## [BRIEF]
Could you copy every line of the data that contains "divider"?

MATERIAL SUPPLIED START

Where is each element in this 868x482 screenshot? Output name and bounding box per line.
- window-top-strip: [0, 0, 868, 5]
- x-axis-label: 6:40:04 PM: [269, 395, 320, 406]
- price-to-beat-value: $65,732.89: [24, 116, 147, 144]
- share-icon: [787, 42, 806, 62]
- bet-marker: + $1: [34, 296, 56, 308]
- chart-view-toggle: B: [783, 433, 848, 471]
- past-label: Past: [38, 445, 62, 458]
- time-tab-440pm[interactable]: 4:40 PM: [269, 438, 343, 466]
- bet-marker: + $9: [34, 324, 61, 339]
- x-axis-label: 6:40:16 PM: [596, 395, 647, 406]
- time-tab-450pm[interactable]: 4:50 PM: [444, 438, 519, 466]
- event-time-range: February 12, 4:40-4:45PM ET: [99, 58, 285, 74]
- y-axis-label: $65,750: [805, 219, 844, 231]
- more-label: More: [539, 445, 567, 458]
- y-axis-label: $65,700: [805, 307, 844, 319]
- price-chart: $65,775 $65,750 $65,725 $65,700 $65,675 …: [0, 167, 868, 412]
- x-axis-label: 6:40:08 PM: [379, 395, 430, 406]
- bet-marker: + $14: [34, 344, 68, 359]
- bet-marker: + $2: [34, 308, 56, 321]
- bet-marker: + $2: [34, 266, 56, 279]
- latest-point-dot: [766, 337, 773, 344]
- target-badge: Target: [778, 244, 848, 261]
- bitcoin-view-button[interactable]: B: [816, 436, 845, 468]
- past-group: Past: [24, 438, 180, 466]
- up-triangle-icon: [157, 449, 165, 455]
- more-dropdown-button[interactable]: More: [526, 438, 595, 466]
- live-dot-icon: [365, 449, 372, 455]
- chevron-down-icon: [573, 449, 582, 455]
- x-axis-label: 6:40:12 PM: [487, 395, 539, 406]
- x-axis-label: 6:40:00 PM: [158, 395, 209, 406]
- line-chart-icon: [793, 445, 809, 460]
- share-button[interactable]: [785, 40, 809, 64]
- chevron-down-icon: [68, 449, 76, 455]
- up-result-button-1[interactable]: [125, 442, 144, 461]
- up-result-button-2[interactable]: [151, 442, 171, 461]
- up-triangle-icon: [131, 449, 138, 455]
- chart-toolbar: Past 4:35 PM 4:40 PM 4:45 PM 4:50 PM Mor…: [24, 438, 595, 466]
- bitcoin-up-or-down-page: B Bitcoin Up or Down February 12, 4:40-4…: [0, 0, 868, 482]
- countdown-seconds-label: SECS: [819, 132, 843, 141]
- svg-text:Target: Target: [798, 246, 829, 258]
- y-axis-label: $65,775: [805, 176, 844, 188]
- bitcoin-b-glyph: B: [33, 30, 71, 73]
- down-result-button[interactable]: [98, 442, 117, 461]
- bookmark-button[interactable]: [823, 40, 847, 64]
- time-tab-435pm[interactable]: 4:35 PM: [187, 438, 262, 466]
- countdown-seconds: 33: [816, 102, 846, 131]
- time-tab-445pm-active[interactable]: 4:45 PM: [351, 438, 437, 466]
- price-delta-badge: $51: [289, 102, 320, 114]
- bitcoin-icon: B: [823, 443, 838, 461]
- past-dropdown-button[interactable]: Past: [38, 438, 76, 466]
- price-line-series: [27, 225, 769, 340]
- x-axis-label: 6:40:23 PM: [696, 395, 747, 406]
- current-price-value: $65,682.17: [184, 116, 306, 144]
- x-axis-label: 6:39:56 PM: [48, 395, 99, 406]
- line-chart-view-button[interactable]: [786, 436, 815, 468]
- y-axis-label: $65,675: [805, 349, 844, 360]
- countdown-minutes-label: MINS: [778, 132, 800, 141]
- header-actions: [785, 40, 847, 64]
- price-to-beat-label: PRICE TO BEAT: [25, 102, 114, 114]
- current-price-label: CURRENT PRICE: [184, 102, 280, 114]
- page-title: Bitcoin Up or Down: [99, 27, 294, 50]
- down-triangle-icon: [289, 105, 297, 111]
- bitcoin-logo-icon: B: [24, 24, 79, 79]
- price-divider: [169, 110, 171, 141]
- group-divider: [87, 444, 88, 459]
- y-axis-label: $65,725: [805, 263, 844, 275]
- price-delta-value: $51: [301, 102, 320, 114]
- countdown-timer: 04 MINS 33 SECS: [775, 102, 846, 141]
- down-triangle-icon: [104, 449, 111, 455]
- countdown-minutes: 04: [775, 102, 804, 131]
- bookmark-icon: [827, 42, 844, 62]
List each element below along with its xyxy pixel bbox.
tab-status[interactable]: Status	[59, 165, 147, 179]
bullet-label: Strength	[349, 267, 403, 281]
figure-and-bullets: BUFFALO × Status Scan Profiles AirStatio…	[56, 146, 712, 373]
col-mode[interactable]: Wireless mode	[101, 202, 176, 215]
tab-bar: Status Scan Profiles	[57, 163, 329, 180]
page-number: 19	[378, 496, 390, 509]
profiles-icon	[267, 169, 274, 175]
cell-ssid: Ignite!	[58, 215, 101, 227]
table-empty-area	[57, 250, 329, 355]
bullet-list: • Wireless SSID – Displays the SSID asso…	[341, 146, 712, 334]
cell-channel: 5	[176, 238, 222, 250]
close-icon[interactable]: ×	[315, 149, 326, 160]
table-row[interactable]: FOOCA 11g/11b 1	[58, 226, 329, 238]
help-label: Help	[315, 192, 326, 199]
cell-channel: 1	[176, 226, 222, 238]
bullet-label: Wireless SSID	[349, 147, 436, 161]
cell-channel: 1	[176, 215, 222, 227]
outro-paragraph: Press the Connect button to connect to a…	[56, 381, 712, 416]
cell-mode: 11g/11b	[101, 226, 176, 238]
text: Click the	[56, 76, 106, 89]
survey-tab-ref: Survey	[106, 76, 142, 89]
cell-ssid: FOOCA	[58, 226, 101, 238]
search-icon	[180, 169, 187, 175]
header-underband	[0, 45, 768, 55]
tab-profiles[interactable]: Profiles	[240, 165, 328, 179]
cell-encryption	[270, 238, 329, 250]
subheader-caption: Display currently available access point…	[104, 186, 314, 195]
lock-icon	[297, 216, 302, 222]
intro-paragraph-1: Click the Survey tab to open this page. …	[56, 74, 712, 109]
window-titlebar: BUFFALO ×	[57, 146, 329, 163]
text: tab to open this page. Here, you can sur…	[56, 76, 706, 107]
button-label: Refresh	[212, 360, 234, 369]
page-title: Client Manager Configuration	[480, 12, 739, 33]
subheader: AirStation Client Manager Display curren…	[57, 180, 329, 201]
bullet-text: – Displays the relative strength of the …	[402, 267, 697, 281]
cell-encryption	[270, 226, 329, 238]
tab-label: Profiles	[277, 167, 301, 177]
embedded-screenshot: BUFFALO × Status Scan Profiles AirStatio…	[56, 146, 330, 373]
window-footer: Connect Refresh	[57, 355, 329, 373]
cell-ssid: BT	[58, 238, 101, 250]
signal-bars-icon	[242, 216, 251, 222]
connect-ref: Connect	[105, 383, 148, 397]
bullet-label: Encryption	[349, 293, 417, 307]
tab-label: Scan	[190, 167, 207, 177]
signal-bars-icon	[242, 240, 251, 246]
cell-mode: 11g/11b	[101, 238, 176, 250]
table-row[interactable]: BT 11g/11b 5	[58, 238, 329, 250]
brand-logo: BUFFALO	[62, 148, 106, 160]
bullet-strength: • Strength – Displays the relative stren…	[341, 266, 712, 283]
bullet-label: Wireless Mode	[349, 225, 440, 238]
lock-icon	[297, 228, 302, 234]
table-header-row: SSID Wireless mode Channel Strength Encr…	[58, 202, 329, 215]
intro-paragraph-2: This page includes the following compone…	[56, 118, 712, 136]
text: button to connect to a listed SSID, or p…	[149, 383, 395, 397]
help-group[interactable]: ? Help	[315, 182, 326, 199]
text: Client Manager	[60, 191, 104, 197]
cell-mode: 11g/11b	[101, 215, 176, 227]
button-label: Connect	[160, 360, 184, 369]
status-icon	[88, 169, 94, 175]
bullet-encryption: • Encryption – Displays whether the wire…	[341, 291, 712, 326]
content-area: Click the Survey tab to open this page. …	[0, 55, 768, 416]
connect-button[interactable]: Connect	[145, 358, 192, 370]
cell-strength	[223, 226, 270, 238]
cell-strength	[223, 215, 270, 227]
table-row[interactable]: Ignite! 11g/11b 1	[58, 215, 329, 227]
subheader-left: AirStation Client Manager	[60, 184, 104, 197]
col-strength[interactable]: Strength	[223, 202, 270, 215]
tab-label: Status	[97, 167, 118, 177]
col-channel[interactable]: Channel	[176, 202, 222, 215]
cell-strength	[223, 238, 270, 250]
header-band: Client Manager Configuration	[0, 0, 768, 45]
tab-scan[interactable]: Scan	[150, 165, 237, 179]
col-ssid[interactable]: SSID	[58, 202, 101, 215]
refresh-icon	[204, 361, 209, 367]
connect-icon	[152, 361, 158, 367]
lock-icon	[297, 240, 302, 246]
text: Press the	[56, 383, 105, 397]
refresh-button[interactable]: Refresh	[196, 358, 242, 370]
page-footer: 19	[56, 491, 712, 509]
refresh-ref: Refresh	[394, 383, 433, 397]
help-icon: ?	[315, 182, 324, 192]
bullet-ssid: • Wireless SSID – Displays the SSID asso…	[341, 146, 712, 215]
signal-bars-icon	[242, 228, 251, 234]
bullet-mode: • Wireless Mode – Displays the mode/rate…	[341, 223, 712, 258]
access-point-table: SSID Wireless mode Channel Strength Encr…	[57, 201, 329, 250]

MATERIAL SUPPLIED END

## [SOLUTION]
- price-divider: [169, 110, 171, 141]
- group-divider: [87, 444, 88, 459]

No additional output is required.